No atual panorama da relação do MECI com os Sindicatos existem estruturas sindicais claramente privilegiadas pelo Senhor Ministro da Educação como interlocutores prioritários, com as quais tenta fazer negociatas prévias e eventuais acordos que condicionem as posições e respetivas decisões dos demais Sindicatos.
Em oposição aos Sindicatos do sistema ou do regime, encontram-se as forças sindicais que optam sistematicamente pelo protesto ruidoso, pela manifestação continuada e pelo recurso à greve, por força da acentuada divergência com as políticas educativas do Governo.
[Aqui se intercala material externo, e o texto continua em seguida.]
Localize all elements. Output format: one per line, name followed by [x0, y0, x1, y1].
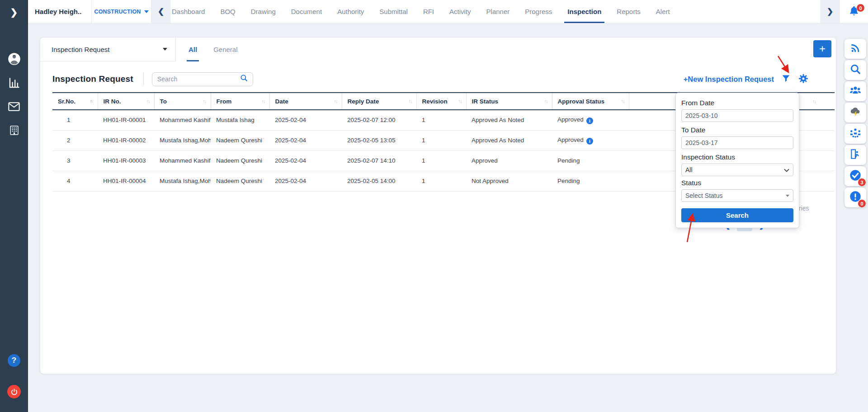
- storm-cloud-icon: [849, 105, 862, 120]
- from-date-input[interactable]: [681, 109, 793, 122]
- nav-tab-progress[interactable]: Progress: [517, 0, 560, 23]
- nav-tab-rfi[interactable]: RFI: [415, 0, 442, 23]
- sidebar-item-logout[interactable]: [0, 385, 28, 398]
- filter-popup: From Date To Date Inspection Status All …: [675, 93, 799, 228]
- tab-general[interactable]: General: [213, 37, 237, 61]
- filter-button[interactable]: [781, 74, 791, 84]
- construction-module-dropdown[interactable]: CONSTRUCTION: [92, 0, 151, 23]
- gear-icon: [798, 73, 809, 85]
- column-header-from[interactable]: From↑↓: [211, 93, 269, 110]
- to-date-input[interactable]: [681, 136, 793, 149]
- nav-tab-drawing[interactable]: Drawing: [243, 0, 283, 23]
- rail-alerts-button[interactable]: 0: [844, 187, 866, 207]
- sort-icon: ↑↓: [262, 98, 266, 104]
- nav-tab-alert[interactable]: Alert: [648, 0, 678, 23]
- filter-search-button[interactable]: Search: [681, 208, 793, 222]
- meeting-icon: [849, 126, 862, 141]
- column-header-reply-date[interactable]: Reply Date↑↓: [342, 93, 416, 110]
- nav-tab-dashboard[interactable]: Dashboard: [164, 0, 212, 23]
- rail-team-button[interactable]: [844, 81, 866, 101]
- tab-all[interactable]: All: [189, 37, 197, 61]
- filter-funnel-icon: [781, 74, 791, 84]
- sidebar-item-mail[interactable]: [0, 101, 28, 114]
- ir-status-badge: Not Approved: [466, 171, 552, 191]
- table-search-box: [152, 72, 253, 86]
- new-inspection-request-link[interactable]: +New Inspection Request: [684, 75, 774, 84]
- approvals-badge: 3: [858, 178, 866, 186]
- construction-module-label: CONSTRUCTION: [94, 9, 141, 15]
- info-icon[interactable]: i: [586, 117, 593, 124]
- notifications-button[interactable]: 0: [840, 0, 868, 23]
- nav-scroll-right-button[interactable]: ❯: [820, 0, 840, 23]
- nav-tab-planner[interactable]: Planner: [479, 0, 518, 23]
- rail-approvals-button[interactable]: 3: [844, 166, 866, 186]
- sort-icon: ↑↓: [146, 98, 151, 104]
- sidebar-item-building[interactable]: [0, 125, 28, 138]
- help-icon: ?: [8, 354, 20, 367]
- tab-bar: All General: [189, 37, 238, 61]
- nav-scroll-left-button[interactable]: ❮: [151, 0, 170, 23]
- from-date-label: From Date: [681, 99, 793, 107]
- sort-icon: ↑↓: [334, 98, 338, 104]
- dropdown-arrow-icon: [786, 195, 789, 197]
- inspection-status-select[interactable]: All: [681, 164, 793, 176]
- add-button[interactable]: +: [813, 40, 831, 57]
- sort-icon: ↑↓: [544, 98, 548, 104]
- nav-tab-boq[interactable]: BOQ: [212, 0, 243, 23]
- rail-site-exit-button[interactable]: [844, 145, 866, 165]
- nav-tab-activity[interactable]: Activity: [442, 0, 479, 23]
- approval-status-badge: Pending: [552, 150, 629, 171]
- column-header-revision[interactable]: Revision↑↓: [416, 93, 466, 110]
- nav-tab-reports[interactable]: Reports: [609, 0, 648, 23]
- sort-icon: ↑↓: [409, 98, 413, 104]
- main-nav: Dashboard BOQ Drawing Document Authority…: [164, 0, 820, 23]
- approval-status-badge: Pending: [552, 171, 629, 191]
- sidebar-item-reports[interactable]: [0, 77, 28, 91]
- sort-icon: ↑↓: [812, 98, 816, 104]
- page-title: Inspection Request: [52, 74, 133, 84]
- column-header-approval-status[interactable]: Approval Status↑↓: [552, 93, 629, 110]
- nav-tab-inspection[interactable]: Inspection: [560, 0, 609, 23]
- ir-status-badge: Approved: [466, 150, 552, 171]
- ir-status-badge: Approved As Noted: [466, 130, 552, 150]
- nav-tab-submittal[interactable]: Submittal: [372, 0, 415, 23]
- nav-tab-document[interactable]: Document: [283, 0, 330, 23]
- sort-icon: ↑↓: [621, 98, 625, 104]
- sort-icon: ↑↓: [203, 98, 207, 104]
- settings-button[interactable]: [798, 73, 809, 85]
- toolbar-actions: +New Inspection Request: [684, 73, 836, 85]
- sidebar-item-profile[interactable]: [0, 52, 28, 67]
- sidebar-expand-icon[interactable]: ❯: [0, 5, 28, 20]
- inspection-request-select[interactable]: Inspection Request: [40, 37, 176, 61]
- avatar-icon: [8, 52, 21, 67]
- project-name: Hadley Heigh..: [28, 0, 92, 23]
- card-top-row: Inspection Request All General +: [40, 37, 836, 61]
- sort-icon: ↑↓: [90, 98, 94, 104]
- rail-search-button[interactable]: [844, 60, 866, 80]
- nav-tab-authority[interactable]: Authority: [330, 0, 372, 23]
- column-header-srno[interactable]: Sr.No.↑↓: [52, 93, 98, 110]
- column-header-to[interactable]: To↑↓: [154, 93, 211, 110]
- sidebar-item-help[interactable]: ?: [0, 354, 28, 367]
- bar-chart-icon: [8, 77, 20, 91]
- column-header-irno[interactable]: IR No.↑↓: [98, 93, 154, 110]
- inspection-status-label: Inspection Status: [681, 153, 793, 161]
- column-header-date[interactable]: Date↑↓: [269, 93, 342, 110]
- users-group-icon: [849, 84, 862, 98]
- page-toolbar: Inspection Request +New Inspection Reque…: [40, 68, 836, 90]
- sort-icon: ↑↓: [458, 98, 462, 104]
- approval-status-badge: Approved: [557, 116, 584, 123]
- rail-meeting-button[interactable]: [844, 124, 866, 144]
- status-select[interactable]: Select Status: [681, 189, 793, 202]
- ir-status-badge: Approved As Noted: [466, 110, 552, 130]
- search-icon: [849, 63, 861, 77]
- search-icon[interactable]: [240, 74, 249, 84]
- divider: [143, 72, 144, 86]
- rail-weather-button[interactable]: [844, 103, 866, 122]
- chevron-down-icon: [784, 166, 789, 173]
- power-icon: [7, 385, 21, 398]
- info-icon[interactable]: i: [586, 138, 593, 145]
- rail-feed-button[interactable]: [844, 39, 866, 59]
- search-input[interactable]: [157, 75, 240, 83]
- column-header-ir-status[interactable]: IR Status↑↓: [466, 93, 552, 110]
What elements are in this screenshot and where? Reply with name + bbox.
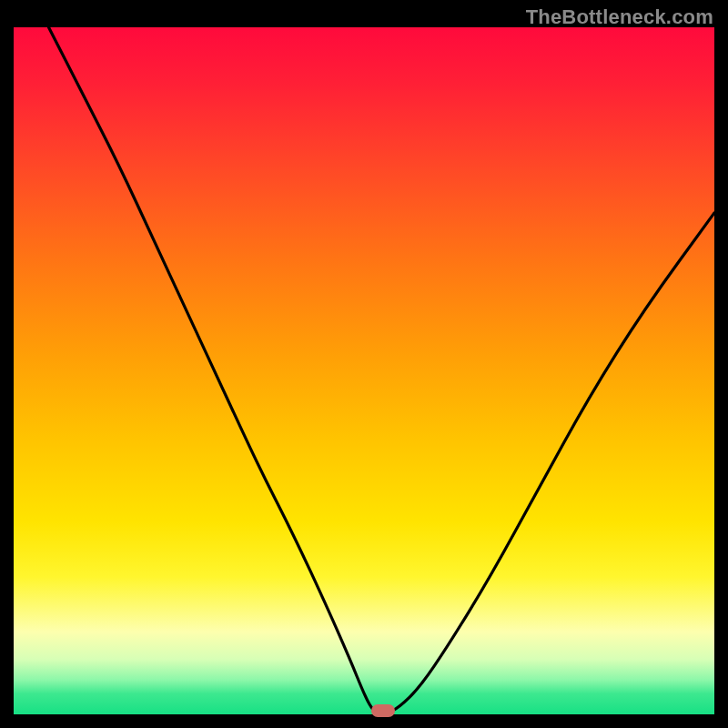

Por fim, mas não em último lugar, encontram-se os Sindicatos que privilegiam o diálogo, a concertação e a negociação, com equidistância em relação à tutela, mas que nunca descartam o protesto, a manifestação e a greve, sempre que tal se justifique por motivos claros, inequívocos e objetivos, grupo em que o SPLIU se enquadra, com vincado sentido de responsabilidade, optando sempre por uma ação política sindical independente, isenta e de referência, na defesa intransigente dos direitos e interesses dos educadores e professores.